但话又说回来,也许自从我上次使用它以来事情已经发生了变化,也许有人编写了一个很好的驱动程序,这样您就可以轻松地从 .Net 平台与 UniVerse 进行交互。我希望为了你,他们有。
There are no pros and cons as such - they just simply use different methods to store values. UniVerse uses a delimiter to separate the values (IIRC it uses char(254) and char(253) to split up the multiple values in a field, and char(255) to separate the actual records in the data file. I might be wrong though - it has been more than 10 years since i last used it). Some people love this method of storing data, just like some people still prefer vintage cars over late model ones, or some people prefer to use a horse and cart instead of a modern motor vehicle. (Of course this is just my opinion).
Storing multiple values within a field means that you don't have the extra table that SQLServer would have used, you effectively have a level of denormalisation. Using these multi values is all easy and good if using a technology that natively goes with UniVerse (we used to use a windowing system called CueBIC), but it becaomes a PITA when connecting to the database from another language like C++ or VB - you then have to read a record and separate out the values yourself. This means it was also difficult to search on those multi values.
But then again, maybe things have moved on since i last used it, maybe someone has written a nice driver so you can easily interface with UniVerse from a .Net platform. I hope for your sake they have.
扩展到文件中的大量项目(记录)效果很好。扩展到记录中的大量值或子值会产生性能问题。应用程序设计需要对限制值和低于几千个阈值的子值列表敏感。
字符串处理非常出色。整数处理也是如此。 MV Basic 语言是松散类型的,因此不要期望编译器执行太多操作。也就是说,由于 MV Basic 源项目就像任何其他数据一样,而编译器只是 DB 环境中的另一个动词,因此编写代码生成器和预编译器是一件轻而易举的事。这是在应用程序下面构建工具层的良好环境。

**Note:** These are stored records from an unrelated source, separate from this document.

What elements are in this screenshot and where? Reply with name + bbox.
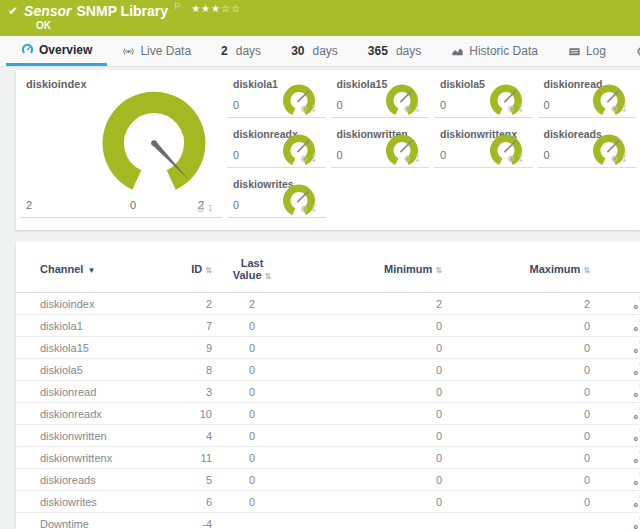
tab-label-number: 30 [291, 44, 304, 58]
channel-last-value: 0 [212, 469, 292, 491]
column-header-channel[interactable]: Channel▼ [16, 250, 170, 293]
table-row[interactable]: diskiola15 9 0 0 0 ⚙⚙ [16, 337, 640, 359]
tab-365-days[interactable]: 365 days [353, 36, 436, 66]
channel-name[interactable]: diskioreads [40, 474, 96, 486]
channel-name[interactable]: diskiola1 [40, 320, 83, 332]
gauge-diskionwritten[interactable]: diskionwritten 0 ⚙ ↧ [331, 122, 430, 168]
channel-settings-icon[interactable]: ⚙⚙ [634, 472, 640, 485]
column-header-last-value[interactable]: Last Value⇅ [212, 250, 292, 293]
channel-name[interactable]: diskiola5 [40, 364, 83, 376]
table-row[interactable]: diskionwritten 4 0 0 0 ⚙⚙ [16, 425, 640, 447]
pin-icon[interactable]: ↧ [413, 105, 421, 114]
table-header-row: Channel▼ ID⇅ Last Value⇅ Minimum⇅ Maximu… [16, 250, 640, 293]
gauge-diskiola5[interactable]: diskiola5 0 ⚙ ↧ [434, 72, 533, 118]
tab-30-days[interactable]: 30 days [276, 36, 353, 66]
table-row[interactable]: Downtime -4 ⚙⚙ [16, 513, 640, 529]
table-row[interactable]: diskionwrittenx 11 0 0 0 ⚙⚙ [16, 447, 640, 469]
channel-last-value: 0 [212, 315, 292, 337]
tab-label-unit: days [312, 44, 337, 58]
gauge-diskionwrittenx[interactable]: diskionwrittenx 0 ⚙ ↧ [434, 122, 533, 168]
gear-icon[interactable]: ⚙ [300, 155, 308, 164]
sensor-header: ✔ Sensor SNMP Library ⚐ ★★★☆☆ OK [0, 0, 640, 36]
pin-icon[interactable]: ↧ [310, 105, 318, 114]
channel-id: 10 [170, 403, 212, 425]
pin-icon[interactable]: ↧ [310, 205, 318, 214]
table-row[interactable]: diskionreadx 10 0 0 0 ⚙⚙ [16, 403, 640, 425]
tab-label: Overview [39, 43, 92, 57]
channel-settings-icon[interactable]: ⚙⚙ [634, 450, 640, 463]
gear-icon[interactable]: ⚙ [403, 155, 411, 164]
gear-icon[interactable]: ⚙ [610, 105, 618, 114]
channel-settings-icon[interactable]: ⚙⚙ [634, 494, 640, 507]
pin-icon[interactable]: ↧ [620, 105, 628, 114]
priority-stars[interactable]: ★★★☆☆ [191, 3, 241, 14]
gear-icon[interactable]: ⚙ [300, 205, 308, 214]
channel-settings-icon[interactable]: ⚙⚙ [634, 516, 640, 529]
gear-icon[interactable]: ⚙ [403, 105, 411, 114]
sort-icon: ⇅ [435, 266, 442, 275]
gauge-diskiola15[interactable]: diskiola15 0 ⚙ ↧ [331, 72, 430, 118]
gauge-diskioreads[interactable]: diskioreads 0 ⚙ ↧ [538, 122, 637, 168]
table-row[interactable]: diskioreads 5 0 0 0 ⚙⚙ [16, 469, 640, 491]
channel-minimum: 0 [292, 469, 442, 491]
channel-id: 8 [170, 359, 212, 381]
table-row[interactable]: diskioindex 2 2 2 2 ⚙⚙ [16, 293, 640, 315]
gear-icon[interactable]: ⚙ [196, 205, 204, 214]
gear-icon[interactable]: ⚙ [300, 105, 308, 114]
pin-icon[interactable]: ↧ [310, 155, 318, 164]
tab-live-data[interactable]: Live Data [107, 36, 206, 66]
channel-settings-icon[interactable]: ⚙⚙ [634, 384, 640, 397]
tab-overview[interactable]: Overview [6, 36, 107, 66]
tab-settings[interactable]: ⚙ Settings [621, 36, 640, 66]
column-header-minimum[interactable]: Minimum⇅ [292, 250, 442, 293]
status-badge: OK [36, 20, 640, 31]
channel-id: 6 [170, 491, 212, 513]
pin-icon[interactable]: ↧ [517, 155, 525, 164]
pin-icon[interactable]: ↧ [413, 155, 421, 164]
column-header-id[interactable]: ID⇅ [170, 250, 212, 293]
gauge-diskiola1[interactable]: diskiola1 0 ⚙ ↧ [227, 72, 326, 118]
channel-name[interactable]: Downtime [40, 518, 89, 529]
pin-icon[interactable]: ↧ [620, 155, 628, 164]
tab-log[interactable]: Log [553, 36, 621, 66]
gauge-diskiowrites[interactable]: diskiowrites 0 ⚙ ↧ [227, 172, 326, 218]
sort-icon: ⇅ [265, 272, 272, 281]
tab-historic-data[interactable]: Historic Data [436, 36, 553, 66]
gauge-current-value: 0 [337, 149, 343, 161]
pin-icon[interactable]: ↧ [517, 105, 525, 114]
gear-icon[interactable]: ⚙ [507, 105, 515, 114]
channel-settings-icon[interactable]: ⚙⚙ [634, 362, 640, 375]
gear-icon[interactable]: ⚙ [610, 155, 618, 164]
gauge-current-value: 0 [544, 149, 550, 161]
table-row[interactable]: diskiowrites 6 0 0 0 ⚙⚙ [16, 491, 640, 513]
channel-settings-icon[interactable]: ⚙⚙ [634, 296, 640, 309]
channel-name[interactable]: diskiowrites [40, 496, 97, 508]
table-row[interactable]: diskiola1 7 0 0 0 ⚙⚙ [16, 315, 640, 337]
tab-label: Historic Data [469, 44, 538, 58]
tab-2-days[interactable]: 2 days [206, 36, 276, 66]
column-header-maximum[interactable]: Maximum⇅ [442, 250, 590, 293]
channel-minimum: 0 [292, 403, 442, 425]
channel-name[interactable]: diskiola15 [40, 342, 89, 354]
gauge-diskioindex[interactable]: diskioindex 2 0 2 ⚙ ↧ [20, 72, 222, 218]
channel-last-value: 0 [212, 359, 292, 381]
table-row[interactable]: diskiola5 8 0 0 0 ⚙⚙ [16, 359, 640, 381]
channel-settings-icon[interactable]: ⚙⚙ [634, 428, 640, 441]
flag-icon[interactable]: ⚐ [173, 1, 181, 11]
channel-name[interactable]: diskionreadx [40, 408, 102, 420]
channel-name[interactable]: diskionwrittenx [40, 452, 112, 464]
channel-settings-icon[interactable]: ⚙⚙ [634, 406, 640, 419]
channel-settings-icon[interactable]: ⚙⚙ [634, 318, 640, 331]
gauge-current-value: 0 [233, 149, 239, 161]
channel-name[interactable]: diskionwritten [40, 430, 107, 442]
gear-icon: ⚙ [636, 45, 640, 58]
channel-name[interactable]: diskionread [40, 386, 96, 398]
gear-icon[interactable]: ⚙ [507, 155, 515, 164]
gauge-diskionreadx[interactable]: diskionreadx 0 ⚙ ↧ [227, 122, 326, 168]
channel-minimum: 0 [292, 447, 442, 469]
channel-name[interactable]: diskioindex [40, 298, 94, 310]
pin-icon[interactable]: ↧ [206, 205, 214, 214]
channel-settings-icon[interactable]: ⚙⚙ [634, 340, 640, 353]
table-row[interactable]: diskionread 3 0 0 0 ⚙⚙ [16, 381, 640, 403]
gauge-diskionread[interactable]: diskionread 0 ⚙ ↧ [538, 72, 637, 118]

Scaling to lots of items (records) in files works well. Scaling to lots of values or sub-values within records will create performance issues. Application design needs to be sensitive to limiting value and sub values lists below the several 1000's threshold.

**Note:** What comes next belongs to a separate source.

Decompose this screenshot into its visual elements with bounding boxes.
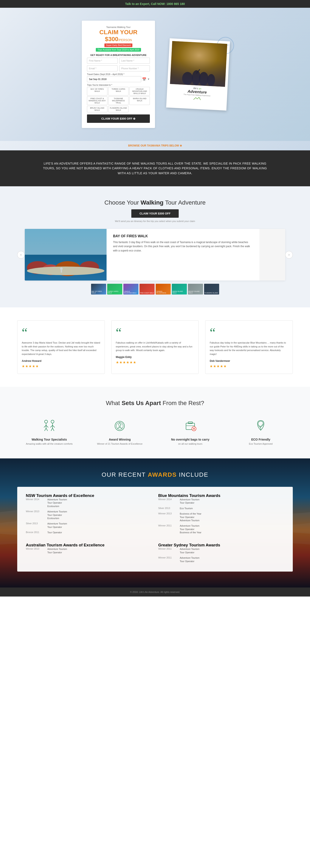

String handling is excellent. As is integer handling. The MV Basic languages are loosely typed so don't expect too much enforcement much from the compiler. That said since MV Basic source items are just like any other data and the compiler is just another verb in the DB environment, writing code generators and pre-compilers is a breeze. It is a good environment for building a tools layer below your application.